Il Salone del libro di Torino 2019 sembra essersi trasformato in un vero e proprio scontro fra case editrici, mandando all’aria il tema dell’anno che esorta a riflettere su come “la cultura non contempla linee divisorie”. Lo spirito di controversia non sembra abbandonare l’evento.
Il Ministro dell’Interno e vicepremier Matteo Salvini ha scelto Altaforte, la casa editrice vicina a CasaPound, per pubblicare il suo libro – tra i top ten politici più venduti di Amazon – “Io sono Matteo Salvini, intervista allo specchio“. La presenza dello stand al “Salone del Libro” di Torino è il motivo per cui in molti, tra cui il fumettista Zerocalcare, notoriamente partigiano, hanno deciso di non prendere parte all’evento, come riportato da Rai News: “Mi è davvero impossibile pensare di rimanere 3 giorni seduto a pochi metri dai sodali di chi ha accoltellato i miei fratelli, incrociarli ogni volta che vado a pisciare facendo finta che sia tutto normale”. C’è chi, invece, come il direttore della fiera Nicola Lagioia, con spirito forzatamente democratico, accetta pur mal volentieri la presenza dell’editore di Altaforte.

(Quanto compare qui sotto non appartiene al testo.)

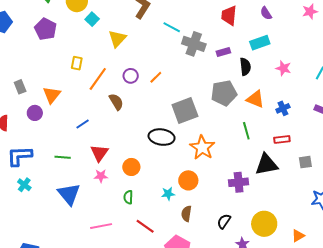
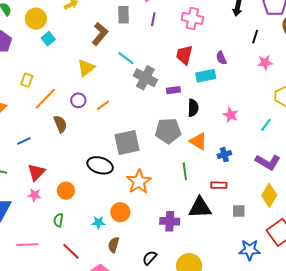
yellow triangle: (117, 39) -> (86, 68), moved
cyan rectangle: (260, 43) -> (206, 76), moved

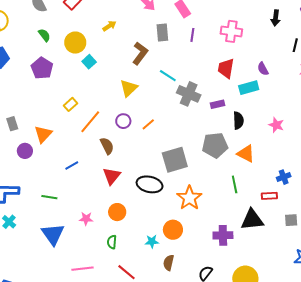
yellow rectangle: (27, 80) -> (70, 104), turned 32
blue cross: (224, 155) -> (284, 177), moved
red triangle: (36, 172) -> (112, 176), moved

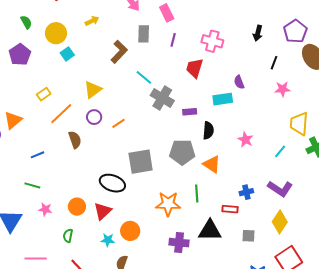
red trapezoid: (226, 68) -> (195, 68), moved
yellow triangle: (129, 88) -> (93, 90), moved
red triangle: (112, 176) -> (103, 211), moved
green line: (49, 197) -> (32, 185), moved
orange star: (189, 198) -> (168, 204), moved, turned 30

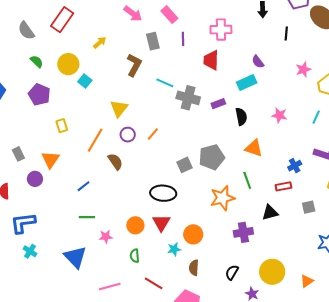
pink star: (283, 89) -> (303, 69), moved
yellow rectangle: (44, 94) -> (62, 126), moved, turned -56
gray pentagon: (182, 152) -> (212, 157), moved
gray square: (141, 162) -> (184, 165), size x0.6
black triangle: (210, 231) -> (270, 213), size x0.7

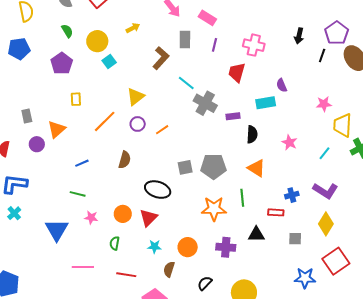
pink rectangle: (169, 15) -> (207, 18), turned -30
black line: (286, 34) -> (322, 56), moved
brown semicircle: (115, 162) -> (125, 160), moved, turned 36
orange circle: (193, 234) -> (188, 247), moved
red line: (154, 283) -> (126, 275), turned -36

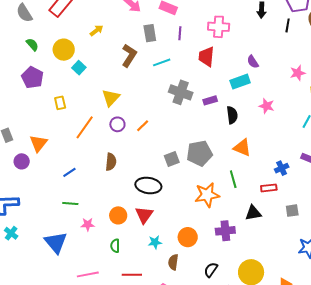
cyan line: (186, 83) -> (162, 62), moved, turned -48
yellow rectangle: (76, 99) -> (60, 103), moved
pink star: (289, 143) -> (267, 106), moved

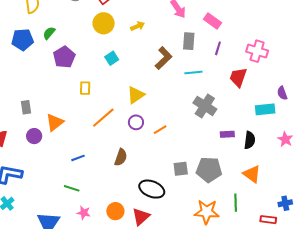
green semicircle: (32, 45) -> (49, 33), moved, turned -112
yellow circle: (64, 50) -> (104, 23), moved
purple rectangle: (210, 100) -> (227, 134), moved

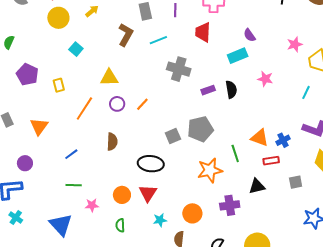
purple pentagon: (64, 57) -> (27, 74), moved
yellow triangle: (136, 95) -> (109, 78), turned 48
purple circle: (34, 136) -> (25, 163), moved
orange triangle: (252, 174) -> (260, 138), moved

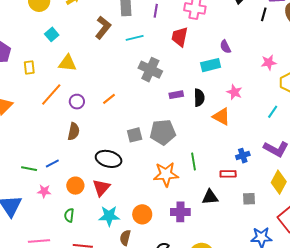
yellow triangle: (109, 78) -> (68, 63), moved
purple circle: (117, 104) -> (77, 102), moved
orange triangle: (260, 138) -> (221, 117), moved
blue line: (71, 154) -> (52, 164), moved
cyan star: (160, 220) -> (109, 216), size x1.5

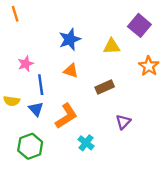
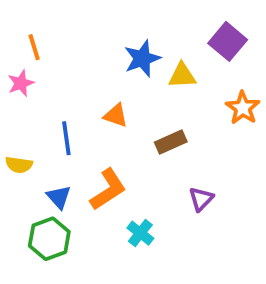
orange line: (15, 14) -> (34, 47), moved
blue star: (70, 39) -> (142, 59), moved
pink star: (26, 64) -> (21, 83), moved
blue triangle: (36, 109) -> (59, 197), moved

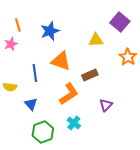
blue star: (142, 59) -> (50, 31), moved
orange triangle: (116, 115) -> (61, 61), size x1.5
orange L-shape: (108, 189) -> (69, 94), moved
green hexagon: (49, 239) -> (43, 132), moved

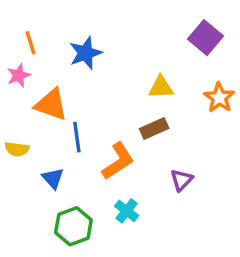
yellow triangle: (96, 40) -> (161, 87), moved
orange triangle: (61, 61) -> (51, 104), moved
blue line: (35, 73) -> (77, 137), moved

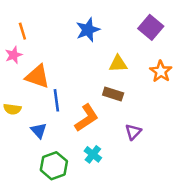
blue star: (85, 53) -> (88, 30), moved
brown rectangle: (154, 128) -> (113, 94), turned 42

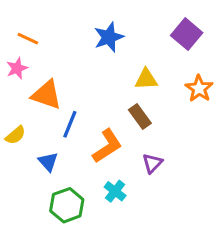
orange line: (22, 31) -> (28, 39), turned -48
brown rectangle: (113, 94) -> (140, 116), turned 36
blue line: (56, 100) -> (70, 124), turned 30
yellow semicircle: (12, 109) -> (15, 135), turned -48
purple triangle: (133, 132) -> (152, 163), moved

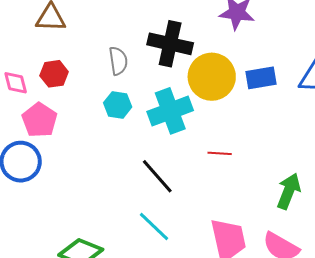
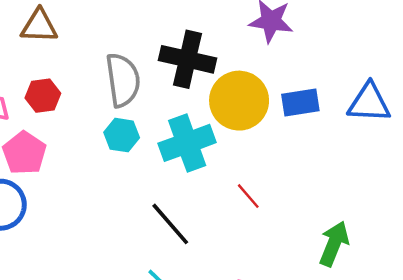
gray semicircle: (118, 61) -> (123, 80), size x1.5
red line: (220, 153) -> (248, 196), turned 45

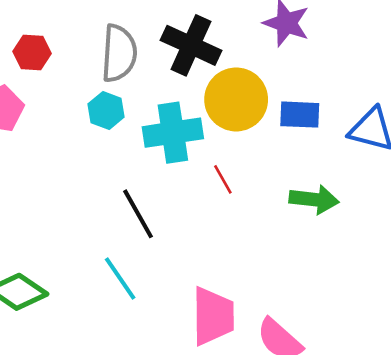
red line: (248, 196) -> (223, 179), moved
green arrow: (334, 244) -> (314, 199), moved, turned 63

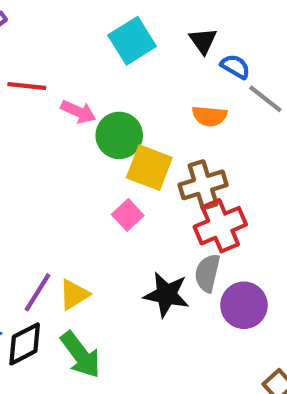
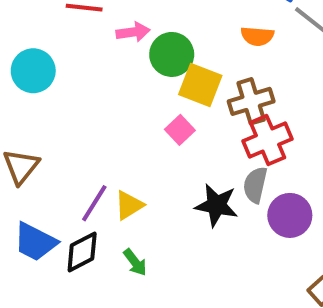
pink arrow: (78, 112) -> (133, 32), turned -32
green arrow: (80, 355) -> (135, 262), size x0.6

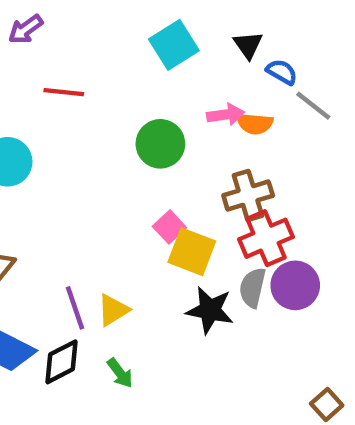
pink arrow: (133, 32) -> (226, 115), moved
yellow square: (200, 85) -> (192, 252), moved
purple line: (94, 203) -> (75, 308), turned -51
purple circle: (290, 215) -> (295, 285), moved

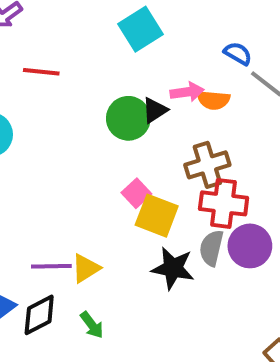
black triangle: (248, 45) -> (155, 110), moved, turned 32
red cross: (266, 238) -> (224, 203), turned 30
purple line: (75, 308) -> (51, 266), turned -72

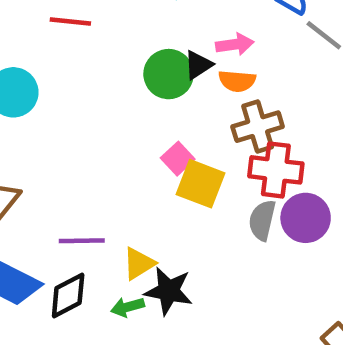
orange semicircle: (213, 100) -> (237, 81), moved
yellow triangle: (86, 268) -> (139, 264), moved
black star: (173, 268) -> (169, 291), moved
green arrow: (92, 325) -> (127, 307), turned 112

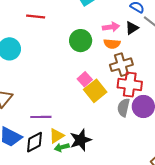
black triangle: (198, 65) -> (132, 28), moved
yellow square: (201, 184) -> (95, 91), turned 30
yellow triangle: (139, 264) -> (57, 136), moved
black star: (169, 291) -> (81, 140), turned -30

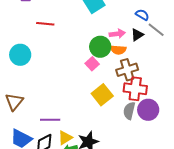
green circle: (81, 41) -> (100, 47), moved
pink square: (85, 79) -> (92, 64), moved

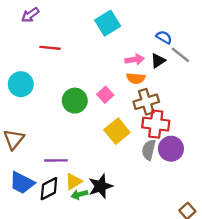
green circle: (100, 47) -> (75, 101), moved

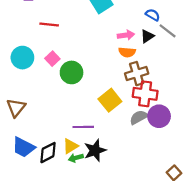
pink square: (105, 95) -> (52, 59), moved
gray semicircle: (149, 150) -> (139, 117), turned 48
purple line: (56, 160) -> (83, 127), moved

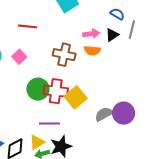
red line: (49, 24) -> (28, 26), moved
gray line: (168, 31) -> (132, 30), turned 66
green circle: (72, 72) -> (38, 89), moved
brown cross: (137, 74) -> (64, 55), moved, turned 30
red cross: (145, 94) -> (56, 91), moved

Il suo nome è Francesco Polacchi, e risponde con estrema franchezza, come riportato da Il Corriere della Sera, a chi ha deciso di non presentarsi inasprendo ancor di più le polemiche: “Io sono fascista. E l’antifascismo è il vero male di questo Paese. Eravamo pronti alle polemiche ma non a questo livello allucinante di cattiverie. C’è addirittura chi sui social ha scritto che verrà a Torino per tirarci le molotov… Noi ci saremo perché ora è anche una questione di principio”.
E se il Vicepremier Luigi Di Maio deve difendersi in questi giorni dalle accuse di limitare la libertà d’espressione, l’atteggiamento sembra essere comune nel Movimento: tre consiglieri torinesi pentastellati hanno infatti chiesto di cacciare la casa editrice di destra dal Salone in quanto “la nostra città è medaglia d’oro al valor militare per la Resistenza”. Queste le parole di Damiano Carretto, Maura Paoli e Daniela Albano.
E tra polemiche e opposizioni, c’è anche chi decide di andare al Salone del Libro come forma di resistenza alle idee politiche di uno specifico individuo, Matteo Salvini. Se “Cento domande all’uomo più discusso d’Europa” è il testo che accompagna la presentazione del libro sul sito della casa editrice Altaforte, allora Michela Murgia dà credito allo slogan, perché ancora una volta decide di parlare di quel fannullone del Ministro dell’Interno:
“Se CasaPound mette un picchetto nel mio quartiere che faccio, me ne vado dal quartiere? Se Forza Nuova si candida alle elezioni io che faccio, straccio la tessera elettorale e rinuncio al mio diritto di voto? Se la Lega Governa il paese chiedo forse la cittadinanza altrove? No. Non lo faccio” – scrive sul suo profilo Facebook. “Al Salone del libro di Torino io ci andrò. Lo faremo non “nonostante” la presenza di case editrici di matrice dichiaratamente neofascista, ma proprio “a motivo” della loro presenza. Siamo convinti che i presidi non vadano abbandonati, né si debbano cedere gli spazi di incontro e di confronto che ancora ci restano. Ci sono casi in cui l’assenza non ci sembra la risposta culturalmente più efficace. Per questo motivo non lasceremo ai fascisti lo spazio fisico e simbolico del più importante appuntamento editoriale d’Italia”.
La scrittrice sarda non perde occasione, nuovamente, per attaccare il leghista e propinare il suo “antisalvinismo”, anche dove non sarebbe affatto necessario. Dopotutto, un libro è un prodotto editoriale che ognuno è libero di acquistare o meno. L’ hashtag lanciato dalla stessa scrittrice su Twitter è: “iovadoaTorino”.
Un invito però, che dovrebbe essere neutro ed esortare a godere dell’evento; non una forma di resistenza ed opposizione, ma un fare presente che la vera libertà prevede la coesistenza di opinioni contrastanti. La vera libertà contempla anche quella di scelta, e quest’ultima spetta a chi si reca al Salone del Libro da visitatore.